Перед ним действительно стояла Вера Николаевна.
— По поручению профсоюза?
— По зову души, — отпарировала она. — Войти позволишь?
— Рискни, Вера Николаевна.
Минуту спустя они уже сидели в креслах друг напротив друга. Сидорин смотрел, будто впервые видел, на Толмачеву, та, между делом, изучала обстановку комнаты.
— Да, по спартански живешь, Асинкрит Васильевич.
— Это… не моя. Друга. Он за кордон на заработки подался. Какими судьбами в Упертовске, Вера Николаевна?
— Села в автобус и приехала. Делов-то.
— И то, правда.
— Городок у вас маленький, Асинкрит Васильевич. О каждом знают. Добрые люди подсказали, где тебя найти.
— Надо же! А я думал, что нахожусь в глубоком подполье.
— Скорее, подполе.
— А, называй, как хочешь! — махнул рукой Сидорин. — Лучше скажи, что знают про меня.
— Что ты от несчастной любви запил…
— Здорово!
— А еще говорят, что человеку вместо аппендицита вырезал что-то другое, и он умер. Тебя выгнали с работы, хотели посадить, но родные отмазали…
— Прости, что сделали?
— Отмазали, Асинкрит Васильевич, отмазали. Взятку дали.
— Кому?
— Судье, наверное. Народу подробности не нужны. Вот, а теперь ты сидишь здесь и пьешь горькую. Удовлетворен?
— Вполне.
— А я нет, Асинкрит.
— Почему без отчества?
— Хватит валять дурака. Ты думаешь, мне действительно больше нечего в единственное воскресенье на неделе делать?

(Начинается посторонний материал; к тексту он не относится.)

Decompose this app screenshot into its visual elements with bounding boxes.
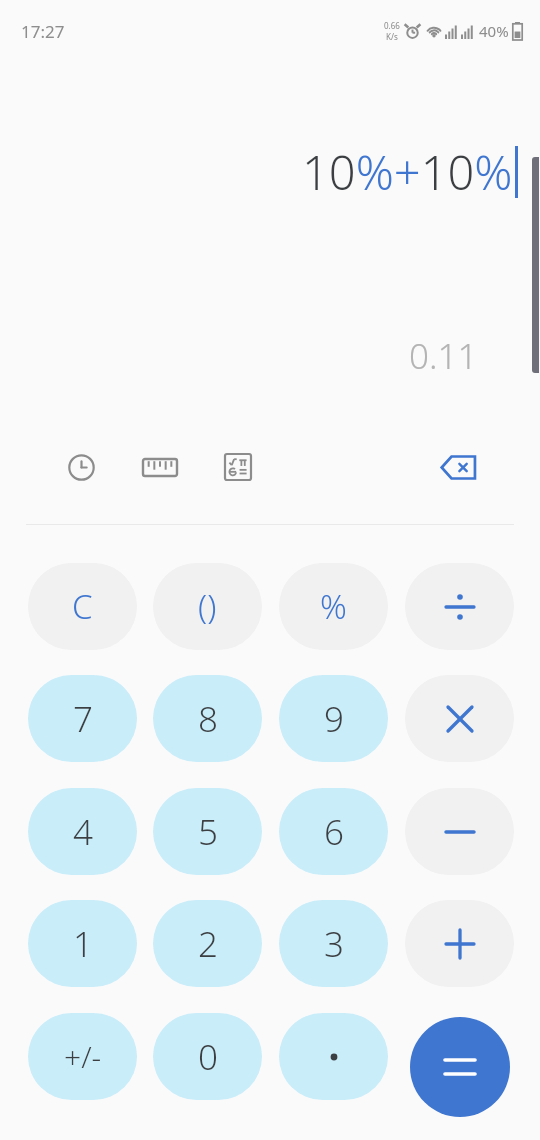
staticText: 0.66 <box>384 20 400 31</box>
button[interactable]: Scientific keypad <box>214 443 262 491</box>
button[interactable]: 3 <box>279 900 388 987</box>
button[interactable]: C <box>28 563 137 650</box>
button[interactable]: Unit converter <box>136 443 184 491</box>
button[interactable]: 5 <box>153 788 262 875</box>
staticText: 2 <box>198 920 218 968</box>
button[interactable]: Divide <box>405 563 514 650</box>
button[interactable]: Plus minus <box>28 1013 137 1100</box>
staticText: 1 <box>73 920 93 968</box>
button[interactable]: 7 <box>28 675 137 762</box>
staticText: % <box>320 584 347 629</box>
button[interactable]: % <box>279 563 388 650</box>
button[interactable]: Multiply <box>405 675 514 762</box>
staticText: 7 <box>73 695 93 743</box>
staticText: 0.11 <box>409 332 478 380</box>
button[interactable]: () <box>153 563 262 650</box>
staticText: 0 <box>198 1033 218 1081</box>
button[interactable]: History <box>57 443 105 491</box>
staticText: 40% <box>479 21 509 41</box>
button[interactable]: 2 <box>153 900 262 987</box>
button[interactable]: 6 <box>279 788 388 875</box>
staticText: () <box>198 584 217 629</box>
button[interactable]: Minus <box>405 788 514 875</box>
staticText: 4 <box>73 808 93 856</box>
staticText: +/- <box>64 1036 102 1077</box>
staticText: 3 <box>324 920 344 968</box>
button[interactable]: 4 <box>28 788 137 875</box>
staticText: 9 <box>324 695 344 743</box>
staticText: 6 <box>324 808 344 856</box>
staticText: 5 <box>198 808 218 856</box>
button[interactable]: Decimal point <box>279 1013 388 1100</box>
button[interactable]: Plus <box>405 900 514 987</box>
button[interactable]: Equals <box>410 1017 510 1117</box>
button[interactable]: 9 <box>279 675 388 762</box>
staticText: 10%+10% <box>302 140 513 204</box>
button[interactable]: 0 <box>153 1013 262 1100</box>
button[interactable]: Backspace <box>434 443 482 491</box>
staticText: K/s <box>386 31 398 42</box>
staticText: 8 <box>198 695 218 743</box>
button[interactable]: 8 <box>153 675 262 762</box>
button[interactable]: 1 <box>28 900 137 987</box>
staticText: 17:27 <box>21 20 65 43</box>
staticText: C <box>72 584 93 629</box>
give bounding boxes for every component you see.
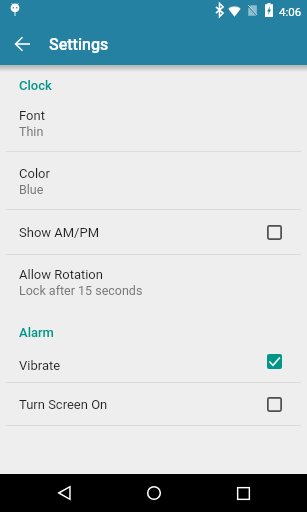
button[interactable]: Color — [0, 152, 307, 210]
button[interactable]: Recents — [220, 474, 266, 512]
staticText: Settings — [49, 35, 109, 54]
button[interactable]: Show AM/PM — [0, 210, 307, 255]
staticText: Vibrate — [19, 358, 61, 373]
button[interactable]: Back — [41, 474, 87, 512]
staticText: Blue — [19, 182, 44, 197]
staticText: Font — [19, 108, 45, 123]
staticText: Lock after 15 seconds — [19, 283, 143, 298]
button[interactable]: Back — [3, 25, 41, 63]
staticText: Clock — [19, 78, 52, 93]
staticText: Turn Screen On — [19, 397, 108, 412]
staticText: Show AM/PM — [19, 225, 100, 240]
button[interactable]: Turn Screen On — [0, 383, 307, 426]
button[interactable]: Allow Rotation — [0, 255, 307, 313]
staticText: Allow Rotation — [19, 267, 103, 282]
staticText: Alarm — [19, 325, 54, 340]
staticText: 4:06 — [279, 5, 302, 18]
staticText: Thin — [19, 124, 44, 139]
staticText: Color — [19, 166, 50, 181]
button[interactable]: Home — [131, 474, 177, 512]
button[interactable]: Font — [0, 94, 307, 152]
button[interactable]: Vibrate — [0, 341, 307, 383]
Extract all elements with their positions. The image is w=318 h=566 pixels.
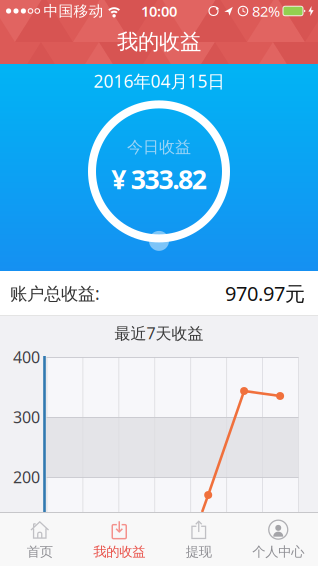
staticText: 300 bbox=[13, 406, 40, 428]
button[interactable]: 我的收益 bbox=[80, 513, 159, 566]
button[interactable]: 首页 bbox=[0, 513, 80, 566]
staticText: 最近7天收益 bbox=[114, 322, 204, 344]
staticText: 提现 bbox=[186, 544, 212, 560]
staticText: 200 bbox=[13, 466, 40, 488]
staticText: 账户总收益: bbox=[10, 282, 100, 305]
staticText: 我的收益 bbox=[117, 29, 201, 55]
staticText: 首页 bbox=[27, 544, 53, 560]
button[interactable]: 提现 bbox=[159, 513, 238, 566]
staticText: ¥ 333.82 bbox=[111, 161, 207, 196]
staticText: 2016年04月15日 bbox=[94, 70, 224, 92]
button[interactable]: 个人中心 bbox=[238, 513, 318, 566]
staticText: 970.97元 bbox=[225, 280, 305, 306]
staticText: 我的收益 bbox=[93, 544, 145, 560]
staticText: 400 bbox=[13, 346, 40, 368]
staticText: 个人中心 bbox=[252, 544, 304, 560]
staticText: 今日收益 bbox=[127, 138, 191, 157]
staticText: 82% bbox=[252, 1, 280, 21]
staticText: 中国移动 bbox=[44, 2, 104, 20]
staticText: 10:00 bbox=[141, 1, 177, 21]
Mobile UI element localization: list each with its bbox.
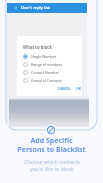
staticText: Range of numbers <box>31 62 63 67</box>
staticText: Add Specific Persons to Blacklist <box>17 136 86 154</box>
staticText: Group of Contacts <box>31 78 62 83</box>
staticText: What to block <box>23 44 52 50</box>
staticText: Single Number <box>31 54 57 59</box>
staticText: OK <box>76 86 81 91</box>
button[interactable]: CANCEL <box>58 86 71 91</box>
button[interactable]: Group of Contacts <box>23 76 79 84</box>
staticText: Contact Number <box>31 70 59 75</box>
staticText: Choose which contacts you'd like to bloc… <box>24 158 80 172</box>
button[interactable]: Contact Number <box>23 68 79 76</box>
button[interactable]: Single Number <box>23 52 79 60</box>
button[interactable]: OK <box>76 86 81 91</box>
button[interactable]: Range of numbers <box>23 60 79 68</box>
button[interactable]: Blocked <box>44 123 58 137</box>
staticText: Don't reply list <box>21 5 50 11</box>
staticText: CANCEL <box>58 86 71 91</box>
button[interactable]: Back <box>14 6 18 10</box>
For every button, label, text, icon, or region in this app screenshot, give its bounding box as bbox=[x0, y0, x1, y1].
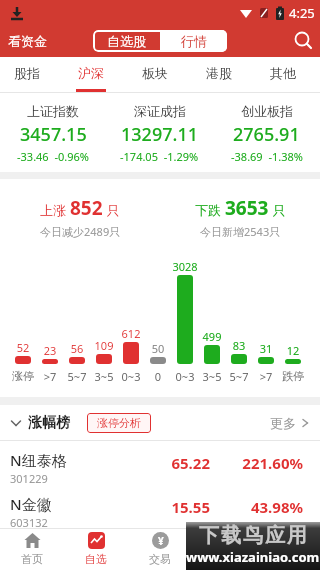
staticText: 下载鸟应用 bbox=[198, 523, 308, 548]
button[interactable]: 深证成指 bbox=[106, 93, 213, 164]
staticText: 23 bbox=[33, 343, 67, 358]
button[interactable]: 其他 bbox=[268, 57, 298, 92]
staticText: 3028 bbox=[168, 259, 202, 274]
staticText: 4:25 bbox=[289, 4, 315, 22]
staticText: 31 bbox=[249, 341, 283, 356]
staticText: 股指 bbox=[14, 65, 40, 81]
staticText: 13297.11 bbox=[121, 122, 198, 147]
staticText: 交易 bbox=[149, 552, 171, 566]
staticText: 涨停分析 bbox=[97, 416, 141, 430]
staticText: 其他 bbox=[270, 65, 296, 81]
staticText: 今日减少2489只 bbox=[40, 224, 121, 239]
staticText: 只 bbox=[269, 201, 286, 219]
staticText: 下跌 bbox=[195, 201, 225, 219]
staticText: 上涨 bbox=[40, 201, 70, 219]
staticText: 我的 bbox=[277, 552, 299, 566]
staticText: 跌停 bbox=[276, 369, 310, 383]
button[interactable]: 涨停分析 bbox=[87, 413, 151, 433]
staticText: 0~3 bbox=[114, 369, 148, 384]
staticText: 板块 bbox=[142, 65, 168, 81]
staticText: 65.22 bbox=[130, 453, 210, 473]
button[interactable]: 行情 bbox=[160, 30, 227, 52]
button[interactable]: ¥ bbox=[128, 529, 192, 570]
staticText: 50 bbox=[141, 341, 175, 356]
staticText: 852 bbox=[70, 195, 103, 221]
staticText: www.xiazainiao.com bbox=[186, 548, 320, 566]
staticText: -174.05 -1.29% bbox=[120, 149, 199, 164]
staticText: 自选 bbox=[85, 552, 107, 566]
staticText: N金徽 bbox=[10, 494, 52, 514]
staticText: 499 bbox=[195, 329, 229, 344]
staticText: -38.69 -1.38% bbox=[231, 149, 303, 164]
button[interactable]: 看资金 bbox=[8, 33, 47, 49]
staticText: 涨停 bbox=[6, 369, 40, 383]
button[interactable]: 自选股 bbox=[93, 30, 160, 52]
staticText: 612 bbox=[114, 326, 148, 341]
staticText: 行情 bbox=[213, 552, 235, 566]
staticText: 5~7 bbox=[222, 369, 256, 384]
staticText: 0~3 bbox=[168, 369, 202, 384]
staticText: 涨幅榜 bbox=[28, 414, 70, 432]
button[interactable]: N纽泰格 bbox=[0, 441, 320, 485]
staticText: 今日新增2543只 bbox=[200, 224, 281, 239]
staticText: 创业板指 bbox=[241, 103, 293, 119]
button[interactable]: 自选 bbox=[64, 529, 128, 570]
staticText: 3457.15 bbox=[20, 122, 87, 147]
staticText: 109 bbox=[87, 338, 121, 353]
staticText: 43.98% bbox=[210, 497, 303, 517]
staticText: 深证成指 bbox=[134, 103, 186, 119]
staticText: 603132 bbox=[10, 515, 48, 528]
button[interactable]: 创业板指 bbox=[213, 93, 320, 164]
button[interactable]: 股指 bbox=[12, 57, 42, 92]
staticText: ¥ bbox=[158, 534, 164, 548]
staticText: >7 bbox=[249, 369, 283, 384]
staticText: 52 bbox=[6, 340, 40, 355]
staticText: 首页 bbox=[21, 552, 43, 566]
staticText: 3~5 bbox=[87, 369, 121, 384]
staticText: 221.60% bbox=[210, 453, 303, 473]
staticText: 12 bbox=[276, 343, 310, 358]
staticText: 沪深 bbox=[78, 65, 104, 81]
staticText: 301229 bbox=[10, 471, 48, 485]
staticText: 3653 bbox=[225, 195, 269, 221]
staticText: 56 bbox=[60, 341, 94, 356]
staticText: 2765.91 bbox=[233, 122, 300, 147]
staticText: >7 bbox=[33, 369, 67, 384]
staticText: 上证指数 bbox=[27, 103, 79, 119]
staticText: 15.55 bbox=[130, 497, 210, 517]
staticText: 83 bbox=[222, 338, 256, 353]
button[interactable]: 我的 bbox=[256, 529, 320, 570]
staticText: 自选股 bbox=[107, 33, 146, 49]
staticText: -33.46 -0.96% bbox=[17, 149, 89, 164]
staticText: 3~5 bbox=[195, 369, 229, 384]
button[interactable]: 沪深 bbox=[76, 57, 106, 92]
staticText: N纽泰格 bbox=[10, 450, 67, 470]
staticText: 只 bbox=[103, 201, 120, 219]
staticText: 行情 bbox=[181, 33, 207, 49]
staticText: 更多 bbox=[270, 415, 296, 431]
button[interactable]: 港股 bbox=[204, 57, 234, 92]
button[interactable]: 板块 bbox=[140, 57, 170, 92]
staticText: 港股 bbox=[206, 65, 232, 81]
staticText: 5~7 bbox=[60, 369, 94, 384]
button[interactable]: N金徽 bbox=[0, 485, 320, 528]
button[interactable]: 更多 bbox=[270, 415, 310, 431]
staticText: 0 bbox=[141, 369, 175, 384]
button[interactable]: 首页 bbox=[0, 529, 64, 570]
button[interactable]: 上证指数 bbox=[0, 93, 106, 164]
button[interactable] bbox=[288, 25, 320, 57]
button[interactable]: 行情 bbox=[192, 529, 256, 570]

— А что, сегодня воскресенье?
— Воскресенье.
— А число какое?
— Пятнадцатое.
— В смысле апреля?
— В смысле мая. Ты что, издеваешься?
— Бог с тобой, Вера Николаевна! Просто я думал, что апрель. Пятница. То-то я гляжу, черемуха зацвела. Ничего себе, думаю, весна какая ранняя. Наверное, из-за этих дыр…
— Каких дыр?
— Озоновых.
— А пятница почему?
— Сбился со счета. У меня же по математике плохо было, ой плохо. Да и день какой-то серый. — И почти без паузы:
— Пить хочешь?
— Кофе, но можно и чай.
— Есть только водка. Давай за знако… Тьфу, что я, — за встречу.
— Асинкрит Васильевич…
— Тогда за майские праздники, вон их сколько. Кстати, как там у вас 9 мая отмечают?
— Сейчас отмечают все.
— И это правильно. Власть у нас у-ум-ная. Когда все празднуют — воровать легче. Так я не понял, за что мы будем пить?
— Я пить не буду.
— Постой, не путай меня, ты же сказала — с удовольствием.
— Я про кофе.
— Про кофе… Жаль. А я вот сделал открытие. Представляешь, лучше всего пить с утра. Закуски чтоб по минимуму. Лучше водочки, с пива — голова…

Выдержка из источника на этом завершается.